PARIS - French Prime Minister Dominique de Villepin has cancelled a trip to Canada to tackle spreading unrest in poor Paris suburbs and quell a damaging public row between his ministers over how to respond.
After a sixth night of unrest, Dominique Villepin summoned eight ministers to a crisis meeting on problem neighbourhoods in an effort to stamp out ministerial squabbling and deflect opposition charges of drift.
Street fighting, sparked by the deaths of two teenagers electrocuted while apparently fleeing police during a local disturbance, spread to other parts of the poor suburbs ringing the capital to the north and the east, police said.
A heavy police presence kept a tense order in Clichy-sous-Bois as disturbances broke out in previously quiet areas. A total of 34 people were detained by police overnight, Interior Minister Nicolas Sarkozy told Europe 1 radio.
The unrest has stoked bitter rivalry between Villepin and his deputy Sarkozy ahead of 2007 presidential elections.
Villepin told parliament he had cancelled plans to leave for Canada on Wednesday. And, while demanding punishment for lawbreakers, he took a calculated swipe at strong language used by Sarkozy, who had called the protesting youths "scum" .
"Let's avoid stigmatising areas .... let's treat petty crime differently to major crime, let's fight all discrimination with firmness, and avoid confusing a disruptive minority with the vast majority of youngsters who want to integrate into society and succeed," he said.
CABINET SQUABBLING
President Jacques Chirac said the law must be enforced firmly but "in a spirit of dialogue and respect," government spokesman Jean-Francois Cope quoted him as saying. "There cannot be 'no-go' areas in the republic," he added.
The unrest in the northern and eastern suburbs, heavily populated by North African and black African minorities, was fuelled by youths' frustration at their failure to get jobs and recognition in French society.
Those problems face governments across Europe but the French unrest has also highlighted fault lines dividing a conservative government split between supporters of Sarkozy and allies of Chirac and the loyalist Villepin.
Equal Opportunities Minister Azouz Begag openly criticised Sarkozy and complained that the interior minister never consulted him over policy.
"I talk with real words," Sarkozy fired back in an interview in the daily Le Parisien. "When someone shoots at policemen, he's not just a 'youth', he's a lout, full stop."
Commentators said the intense rivalry between the cabinet's two most powerful figures was distracting the government and beginning to dictate policy.

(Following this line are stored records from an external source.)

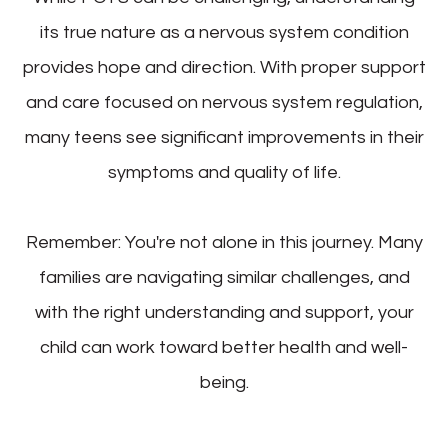
its true nature as a nervous system condition
provides hope and direction. With proper support
and care focused on nervous system regulation,
many teens see significant improvements in their
symptoms and quality of life.
Remember: You're not alone in this journey. Many
families are navigating similar challenges, and
with the right understanding and support, your
child can work toward better health and well-
being.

"With Begag, the prime minister thinks he has found a way to compete, at least in terms of tone, with Sarkozy's omnipresence on the subject, and to push him into going over the top and so to make a mistake," the left-leaning daily Liberation said.
The regional Sud-Ouest newspaper said that with presidential elections just 18 months away, Sarkozy seemed to be losing his touch: "What's at stake for him right now is 2007."
The opposition Socialists, humiliated in 2002 general elections largely on law and order issues, denounced Sarkozy's style and said his tough policies were failing.
"I think when you are interior minister and number two in the government, you should master your own language," party leader Francois Hollande told reporters.